• _WHAT YOU WILL DO_
Given the records below, would you repeat exactly the lines that begin at the one containing "verlinkten Seiten sind" and end at the one containing "場所です。白菊大神の幟が揺れる参道や静かな境内を歩", inclusive?
----
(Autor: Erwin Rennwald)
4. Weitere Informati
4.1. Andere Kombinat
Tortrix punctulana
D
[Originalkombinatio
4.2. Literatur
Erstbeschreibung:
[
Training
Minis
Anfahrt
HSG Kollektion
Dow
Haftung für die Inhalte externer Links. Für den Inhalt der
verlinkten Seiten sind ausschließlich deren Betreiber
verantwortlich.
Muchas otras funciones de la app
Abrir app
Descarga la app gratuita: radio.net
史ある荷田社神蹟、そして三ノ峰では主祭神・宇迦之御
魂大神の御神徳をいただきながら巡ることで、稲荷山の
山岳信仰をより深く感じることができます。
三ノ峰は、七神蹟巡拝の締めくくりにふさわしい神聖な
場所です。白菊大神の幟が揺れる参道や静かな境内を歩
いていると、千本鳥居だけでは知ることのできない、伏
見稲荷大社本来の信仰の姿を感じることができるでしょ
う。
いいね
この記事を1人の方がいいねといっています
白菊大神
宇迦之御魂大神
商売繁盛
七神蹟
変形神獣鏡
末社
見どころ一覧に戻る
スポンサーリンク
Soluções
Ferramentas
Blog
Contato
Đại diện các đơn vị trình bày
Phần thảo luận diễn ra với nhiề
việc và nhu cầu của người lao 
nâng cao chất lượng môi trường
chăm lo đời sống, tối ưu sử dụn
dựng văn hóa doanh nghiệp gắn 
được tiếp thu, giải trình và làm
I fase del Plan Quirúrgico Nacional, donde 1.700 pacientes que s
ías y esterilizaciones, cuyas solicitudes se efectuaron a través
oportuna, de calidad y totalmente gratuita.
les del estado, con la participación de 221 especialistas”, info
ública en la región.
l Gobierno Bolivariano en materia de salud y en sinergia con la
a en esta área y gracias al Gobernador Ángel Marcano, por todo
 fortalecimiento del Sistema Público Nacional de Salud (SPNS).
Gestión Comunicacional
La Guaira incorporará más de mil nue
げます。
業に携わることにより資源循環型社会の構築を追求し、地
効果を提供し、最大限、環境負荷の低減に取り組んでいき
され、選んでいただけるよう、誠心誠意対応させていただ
----
• _RESPONSE AREA_
verlinkten Seiten sind ausschließlich deren Betreiber
verantwortlich.
Muchas otras funciones de la app
Abrir app
Descarga la app gratuita: radio.net
史ある荷田社神蹟、そして三ノ峰では主祭神・宇迦之御
魂大神の御神徳をいただきながら巡ることで、稲荷山の
山岳信仰をより深く感じることができます。
三ノ峰は、七神蹟巡拝の締めくくりにふさわしい神聖な
場所です。白菊大神の幟が揺れる参道や静かな境内を歩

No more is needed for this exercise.